Au delà des mots, qu'avez-vous mis comme des pots de confiture sur les armoires ? Epouvantails affolés par leurs ombres, nous restons tous plantés au milieu du monde et nous nous regardons les uns les autres avec des sourires sournois.
CARLOS DE LAZERME : Les jours passés...
Le krach du beau vers, panama des poètes, n'est pas encore connu de tous : nombre d'entre eux s'efforcent toujours d'habileté à gagner cette monnaie de singe verbale. L'étude des bons auteurs révèle à la longue quelques procédés mécaniques pour faire passer un frisson bref dans l'échine du lecteur. Aussi Monsieur de Lazerme est-il en droit d'attendre des critiques mille comparaisons flatteuses (et justifiées en somme) avec Baudelaire, Rimbaud, Apollinaire ou tous autres noms à son choix.

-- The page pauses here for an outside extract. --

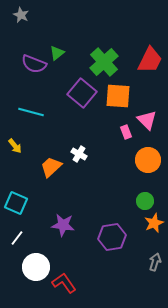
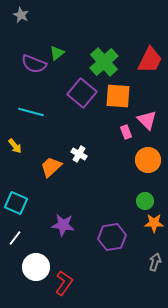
orange star: rotated 24 degrees clockwise
white line: moved 2 px left
red L-shape: rotated 70 degrees clockwise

ROBERT DE SOUZA : Terpsichore.
Trente ans ou la vie d'un joueur. Nous aura-t-on assez répété qu'erreur ne faisait pas compte ? Les plus obscures faillites ressemblent à la fin d'un monde ; toutes les agonies se déroulent au milieu de la même indifférence. De temps en temps, si quelqu'un demande : Le symbolisme est-il mort ? la vieille muse à voix cassée vient faire sa petite Sarah Bernhardt pour les jeunes gens aux dents longues. La moquerie irréfléchie ou l'admiration par pitié, voilà tout ce qu'ils trouvent devant ces contorsions pénibles comme la mendicité. Et quelle envie nous prendrait sinon de jeter le manteau sur Noé ivre, quand à la fin du volume nous lisons avec consternation la longue liste des ouvrages à disparaître ?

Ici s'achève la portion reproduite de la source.